Neve Campbell (Wild Things)
Courteney Cox (Masters of The Universe)
David Arquette (Eight Legged Freaks)
Jamie Kennedy (Son of The Mask)
Liev Schreiber (The Fifth Wave)
Kelly Rutherford (Gossip Girl)
Heather Matarazzo (The Princvess Diaries)
Beth Toussaint (Red Eye)
Richamond Arquette (Zodiac)
Patrick Dempsey (Transformers 3)
Scott Foley (Felicity)
Lance Henriksen (Aliens)
Jenny McCarthy (Two and a Half Men)
Emily Mortimer (Hugo)
Parker Posey (Superman Returns)
Carrie Fisher (Star Wars)
Patrick Warburton (Family Guy)
Roger Jackson (The Powerpuff Girls)
Kevin Smith (Mallrats)
Jason Mewes (Dogma)

Scream 3 is a fitting end to the Scream trilogy. It contains much of what made the first two films great, lots of frights, a few laughs, a good cast, a few great cameos and a self-awareness of both the horror genre and the first Scream film expressed this time in the filming of “Stab 3” throughout much of the first half of the movie.

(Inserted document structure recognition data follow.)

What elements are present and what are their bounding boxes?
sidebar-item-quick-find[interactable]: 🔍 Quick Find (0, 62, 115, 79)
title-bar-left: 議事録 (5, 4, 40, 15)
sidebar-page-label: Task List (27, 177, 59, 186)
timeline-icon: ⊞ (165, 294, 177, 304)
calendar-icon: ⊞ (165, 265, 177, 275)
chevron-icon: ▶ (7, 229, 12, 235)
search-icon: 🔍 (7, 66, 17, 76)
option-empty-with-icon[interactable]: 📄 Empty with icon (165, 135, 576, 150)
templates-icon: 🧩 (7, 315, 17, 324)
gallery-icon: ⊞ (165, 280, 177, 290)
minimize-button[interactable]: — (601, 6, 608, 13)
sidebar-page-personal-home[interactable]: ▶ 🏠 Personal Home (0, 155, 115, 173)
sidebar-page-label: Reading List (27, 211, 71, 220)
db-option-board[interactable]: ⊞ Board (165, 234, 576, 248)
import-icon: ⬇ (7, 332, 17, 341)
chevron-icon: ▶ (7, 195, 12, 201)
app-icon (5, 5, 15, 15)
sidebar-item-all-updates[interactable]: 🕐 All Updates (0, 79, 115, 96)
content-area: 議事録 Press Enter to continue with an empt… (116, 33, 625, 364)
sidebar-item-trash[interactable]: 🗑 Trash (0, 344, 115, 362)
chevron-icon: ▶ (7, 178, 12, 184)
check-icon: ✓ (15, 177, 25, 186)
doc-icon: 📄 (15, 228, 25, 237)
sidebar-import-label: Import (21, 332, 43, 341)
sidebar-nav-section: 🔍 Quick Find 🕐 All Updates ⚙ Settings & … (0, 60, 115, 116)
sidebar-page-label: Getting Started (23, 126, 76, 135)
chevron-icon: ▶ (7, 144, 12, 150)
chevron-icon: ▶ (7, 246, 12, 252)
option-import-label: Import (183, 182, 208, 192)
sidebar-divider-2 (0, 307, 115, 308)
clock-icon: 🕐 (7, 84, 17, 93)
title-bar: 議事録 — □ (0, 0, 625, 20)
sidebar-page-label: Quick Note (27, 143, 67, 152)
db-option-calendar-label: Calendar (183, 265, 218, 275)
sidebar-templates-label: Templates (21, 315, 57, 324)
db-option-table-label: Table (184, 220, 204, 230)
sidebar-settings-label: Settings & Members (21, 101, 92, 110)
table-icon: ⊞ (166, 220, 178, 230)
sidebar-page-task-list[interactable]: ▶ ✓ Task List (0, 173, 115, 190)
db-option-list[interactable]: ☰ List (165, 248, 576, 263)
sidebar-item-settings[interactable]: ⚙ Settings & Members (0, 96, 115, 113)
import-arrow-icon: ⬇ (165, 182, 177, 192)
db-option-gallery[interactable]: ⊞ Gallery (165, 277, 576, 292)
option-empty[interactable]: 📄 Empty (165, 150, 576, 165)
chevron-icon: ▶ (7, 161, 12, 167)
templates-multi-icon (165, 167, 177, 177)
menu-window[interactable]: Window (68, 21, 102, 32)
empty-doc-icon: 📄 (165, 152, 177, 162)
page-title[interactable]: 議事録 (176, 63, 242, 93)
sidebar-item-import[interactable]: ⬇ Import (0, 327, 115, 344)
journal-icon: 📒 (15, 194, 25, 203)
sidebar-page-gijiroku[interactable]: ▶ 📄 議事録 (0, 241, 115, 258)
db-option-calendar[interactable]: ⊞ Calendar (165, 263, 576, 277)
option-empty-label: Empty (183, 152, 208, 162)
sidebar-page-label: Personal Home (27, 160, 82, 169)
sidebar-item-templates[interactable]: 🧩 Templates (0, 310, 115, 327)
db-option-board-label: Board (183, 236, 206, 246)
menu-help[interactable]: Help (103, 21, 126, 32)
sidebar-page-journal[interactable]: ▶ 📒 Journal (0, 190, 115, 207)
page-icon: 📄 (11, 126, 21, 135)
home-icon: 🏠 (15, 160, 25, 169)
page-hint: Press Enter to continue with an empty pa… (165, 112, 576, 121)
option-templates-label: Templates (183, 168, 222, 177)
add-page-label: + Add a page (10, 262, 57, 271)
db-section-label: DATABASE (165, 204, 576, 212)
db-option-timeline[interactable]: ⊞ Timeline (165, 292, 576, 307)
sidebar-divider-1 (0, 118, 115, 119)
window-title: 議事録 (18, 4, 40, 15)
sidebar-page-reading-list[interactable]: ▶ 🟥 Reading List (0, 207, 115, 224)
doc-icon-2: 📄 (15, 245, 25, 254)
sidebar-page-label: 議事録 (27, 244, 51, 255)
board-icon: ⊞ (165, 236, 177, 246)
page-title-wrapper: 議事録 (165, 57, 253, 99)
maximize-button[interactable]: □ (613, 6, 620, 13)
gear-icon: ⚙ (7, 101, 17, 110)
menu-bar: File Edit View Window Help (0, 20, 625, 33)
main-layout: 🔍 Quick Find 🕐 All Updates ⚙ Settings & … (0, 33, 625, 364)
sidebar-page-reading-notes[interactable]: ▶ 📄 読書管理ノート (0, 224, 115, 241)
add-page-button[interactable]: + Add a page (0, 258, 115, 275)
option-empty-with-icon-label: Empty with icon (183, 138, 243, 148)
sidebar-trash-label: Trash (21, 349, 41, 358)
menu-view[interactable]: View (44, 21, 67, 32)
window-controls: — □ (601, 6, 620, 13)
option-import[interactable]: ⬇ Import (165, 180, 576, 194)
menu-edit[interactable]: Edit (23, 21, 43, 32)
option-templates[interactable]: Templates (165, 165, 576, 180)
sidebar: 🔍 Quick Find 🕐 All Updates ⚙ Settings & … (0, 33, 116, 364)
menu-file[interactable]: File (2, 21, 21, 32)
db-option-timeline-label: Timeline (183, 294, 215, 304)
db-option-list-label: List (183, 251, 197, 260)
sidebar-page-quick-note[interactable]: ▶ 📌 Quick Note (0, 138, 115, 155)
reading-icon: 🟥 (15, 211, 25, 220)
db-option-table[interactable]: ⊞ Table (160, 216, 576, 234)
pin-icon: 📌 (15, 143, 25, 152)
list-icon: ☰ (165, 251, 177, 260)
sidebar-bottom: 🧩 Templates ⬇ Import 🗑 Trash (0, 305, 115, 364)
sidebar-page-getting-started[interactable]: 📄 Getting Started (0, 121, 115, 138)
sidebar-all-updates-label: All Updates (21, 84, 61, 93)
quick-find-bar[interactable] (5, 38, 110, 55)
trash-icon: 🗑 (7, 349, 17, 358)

Because each of the three movies focuses in large part on who the killer is and there are references to the earlier culprits in this film, one should definitely watch the films in order and not watch Scream 3 first. Those who have seen the first two films however, will enjoy the subtle references made throughout the film to earlier events, particularly those in the original film.


Like the other two films before it, Scream 3 has an enjoyable cast, featuring returning cast members Courtney Cox Arquette, David Arquette, Neve Campbell and Jamie Kennedy and featuring new cast members Scott Foley, Lance Henriksen, Jenny McCarthy, Parker Posey, Emily Mortimer and Patrick Dempsey who does a surprisingly good job as a cop with more than a passing interest in the plight of Sydney Prescott, Neve Campbell’s character as the people she knows and the people playing the people she knows find themselves in grave danger. Also extremely enjoyable in the film are the cameos of Carrie Fisher, Jason Mewes, Kevin Smith, and in a larger role, Patrick Warburton, (“Puddy” from Seinfeld) Warburton’s use of the word “Aight” is a true high point in the film.


The suspense of the film is quite good and the audience is continually left guessing who the murderer might be. The killing scenes are at times graphic but will often leave viewers on the edge of their seats. Wes Craven unquestionably proves his mettle as a master of horror and suspense and does a good job of crowning off the trilogy with a good film. While many other horror franchises, including Craven’s Nightmare on Elm Street have gone on to boast a series of eight or more films, Craven deserves a great amount of credit for making the film into a trilogy and settling there. This film does have a number of parallels with “Wes Craven’s New Nightmare,” the first horror film in the genre to truly deconstruct the genre from within, but even for those who have seen “New Nightmare,” Scream 3 is still a very enjoyable film

CAST

Neve Campbell (Wild Things)
Courteney Cox (Masters of The Universe)
David Arquette (Eight Legged Freaks)
Emma Roberts (Scream Queens)
Lucy Hale (Pretty Little Liars)
Shenae Grimes-Beech (90210)
Anna Paquin (X-Men)
Kristen Bell (Veronica Mars)
Britt Robertson (The Secret Circle)
Alison Brie (The Lego Movie)
Mary McDonnell (Battlestar Galactica)
Hayden Panettiere (Heroes)
Marley Shelton (Sin City)
Roger Jackson (The Powerpuff Girls)
Rory Culkin (Mean Creek)
Anthony Anderson (Transformers)
Adam Brody (The OC)
Matthew Lillard (Scooby-Doo)

Scream 4 arrived in 2011 promising new rules for a new decade, suggesting innovation and inspiration provided by the Asian remake craze, torture porn, and reboots. Instead, the best thing about the new film is its insistence on preserving the formula that made it popular in the first place. As they say, the more things change, the more they stay the same.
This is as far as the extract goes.